City inks contract with electric workers

August 11, 2004|by GREGORY T. SIMMONS

The Hagerstown City Council on Tuesday unanimously approved and signed a two-year contract with the city's electric workers.

The contract provides for pay raises but cuts back on some benefits.

Ray Foltz, the city's assistant finance director, said the contract will cost about $2,007,000 in the first year and about $2,091,000 in the second year.

City Director of Administrative Services John Budesky said the contract is within the city's budget guidelines.

The agreement is retroactive to July 1 and covers the city workers through June 30, 2006. It affects the 30 city electric workers who are members of International Brotherhood of Electrical Workers Local 307.

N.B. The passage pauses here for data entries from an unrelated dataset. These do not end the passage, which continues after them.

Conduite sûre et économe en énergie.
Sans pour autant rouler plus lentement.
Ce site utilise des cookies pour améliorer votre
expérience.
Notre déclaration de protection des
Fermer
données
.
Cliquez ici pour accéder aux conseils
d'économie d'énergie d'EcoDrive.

Steven Logsdon, who negotiated on behalf of the electric workers, noted the length of the negotiating process but praised the city employees who worked on the contract.

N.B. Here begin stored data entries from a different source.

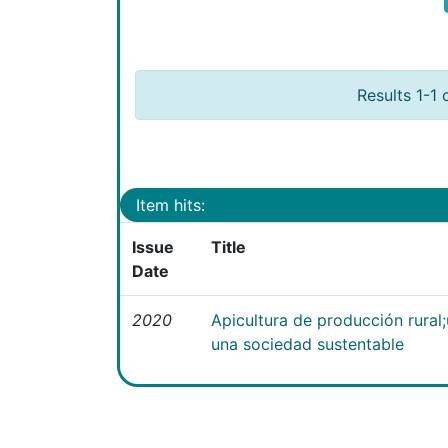
Results 1-1 
Item hits:
Issue
Title
Date
2020
Apicultura de producción rural
una sociedad sustentable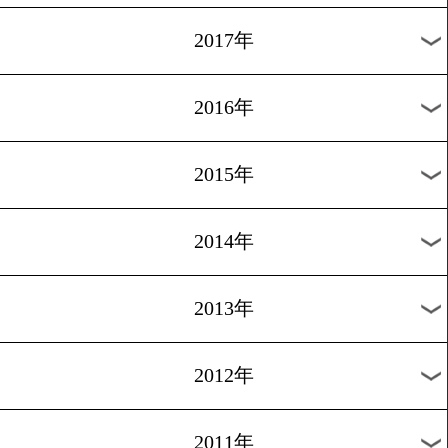
2024年
2023年
2022年
2021年
2020年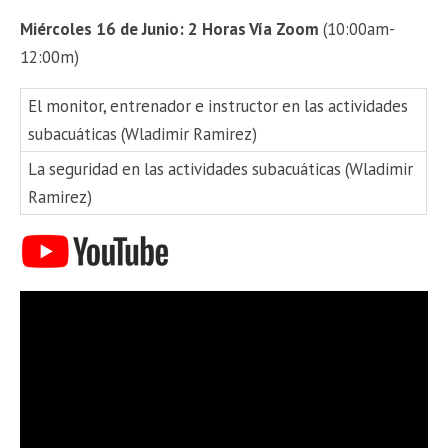
Miércoles 16 de Junio: 2 Horas Vía Zoom
(10:00am-
12:00m)
El monitor, entrenador e instructor en las actividades
subacuáticas (Wladimir Ramirez)
La seguridad en las actividades subacuáticas (Wladimir
Ramirez)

"It was sort of drawn out, but I think everybody got in the end what they wanted to get," Logsdon said.

According to an outline of the terms discussed Tuesday, the employees will receive a 3 percent pay raise this year and a 3.5 percent pay raise next year. The agreement caps health insurance premium increases at 10 percent this year and at 16.5 percent next year.

The amount of sick leave employees are allowed to sell back for cash was reduced by half, and the amount of overall sick days granted to employees was reduced from 15 a year to 12, according to the outline.

The two unions representing firefighters and public works employees have been working under contracts that expired June 30.

The city's fourth union, which represents police officers, settled a dispute dating back to 2001 in January after public negotiations. That contract expires next year.